明日より中学入試のため、休校、自宅学習日となります。今後の各種テスト予定も発表されています。中学受験、大学受験生に負けず、計画的に過ごしてください。

1月17日阪神淡路大震災の日の震災講話を行い、各教員から様々な切り口で生徒の心へアプローチいたします。講話の要旨を紹介します。

今日117日は、25年前平成7年(1995年)の午前5時46分に発生した阪神淡路大震災の日です。6435名の方が亡くなりました。神戸市街地や阪神地区や淡路島に大きな被害がありました。
阪急電車が止まってしまい、本校は4日間休校になりました。この地域では、水道やガスが止まりました。前の高校校舎はそんなにいたまず、水も出ていたので地域の方に水を配っていました。授業は1月23日から再開できました。本校39期生の高校1年在籍の女生徒が犠牲になりました。神戸市内から通学していた高入生でした。たまたまご家族からの電話を取ったのが私で、大変ショックを受けました。いたたまれず家庭訪問しようとしましたが神戸までの電車が動いていません。高校1年担任の先生とバイクで、家を探して弔問いたしました。震災は早朝でしたので寝ている時に建物に押しつぶされて亡くなったと聞きました。この震災では、多くの方が圧死による犠牲でした。
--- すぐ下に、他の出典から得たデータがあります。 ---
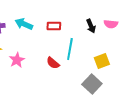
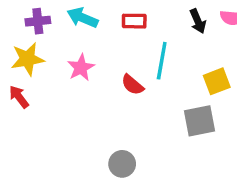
pink star: (17, 60) -> (81, 68), moved
gray square: (92, 84) -> (200, 121), turned 36

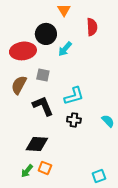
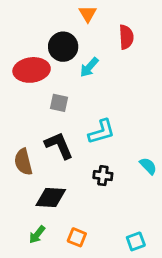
brown semicircle: (19, 85) -> (23, 162), moved, turned -42
black cross: (74, 120) -> (103, 176), moved
orange square: (45, 168) -> (77, 237), moved

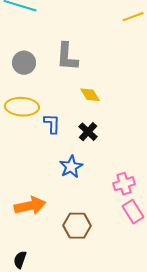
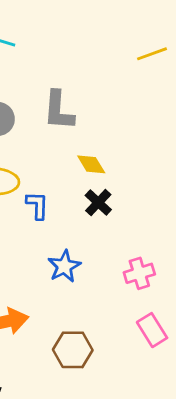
black cross: (88, 132) -> (98, 203), moved
pink cross: (124, 184) -> (139, 273), moved

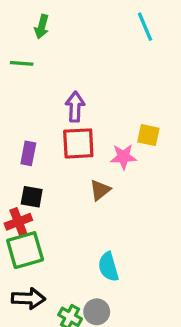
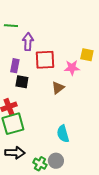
green line: (22, 63) -> (11, 26), moved
purple arrow: (75, 107) -> (28, 42), moved
black square: (32, 197) -> (22, 82), moved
また、当時私は高3の担任でしたので生徒の大学受験が心配でした。安否のわからない生徒や避難所生活をしている生徒もいました。その生徒を探しにバイクで西宮や芦屋や神戸へ行きました。
そのあと、8年前平成23年(2011年)に東日本大震災が起きました。死者・行方不明者のほとんどの方が津波による溺死でした。先日、宮城県石巻市の大川小学校へ行ってきました。東日本大震災で大津波にのみ込まれ、児童108人のうち74人が犠牲になりました。昨年10月の裁判では学校や市教育委員会の防災体制の不備が指摘され、原告遺族が勝訴しました。裁判記録も読んでみました。裁判に勝っても子どもたち・犠牲者は帰ってきません。
2つの震災以外にも、九州でも北海道でも、広島、岡山、長野、千葉でも災害が起きており被害に遭われた方が数多くいます。
哀悼の意を込めてみなさんで黙祷をいたしましょう。
避難訓練や様々な機会を通じて中学生・高校生の間に過去の災害のことを学び、防災意識、ボランティアへの理解を高めてほしいと思います。阪神淡路大震災は、人々に大きな被害を与えました。命や夢を奪い、生活を一変させました。政府や行政の対応の遅れが批判される一方で、学生を中心としたボランティア活動が活発化したので、「日本のボランティア元年」といわれています。この1月17日は「防災とボランティアの日」となっています。みなさんは将来、地域や社会で市民としてまたリーダーとして重要な役割を担う人たちです。是非その自覚を持って下さい。カナエさんは9ヶ月しかこの学校に通学できませんでした。カナエさんのことをみなさんにいつかお話ししたいと思っていました。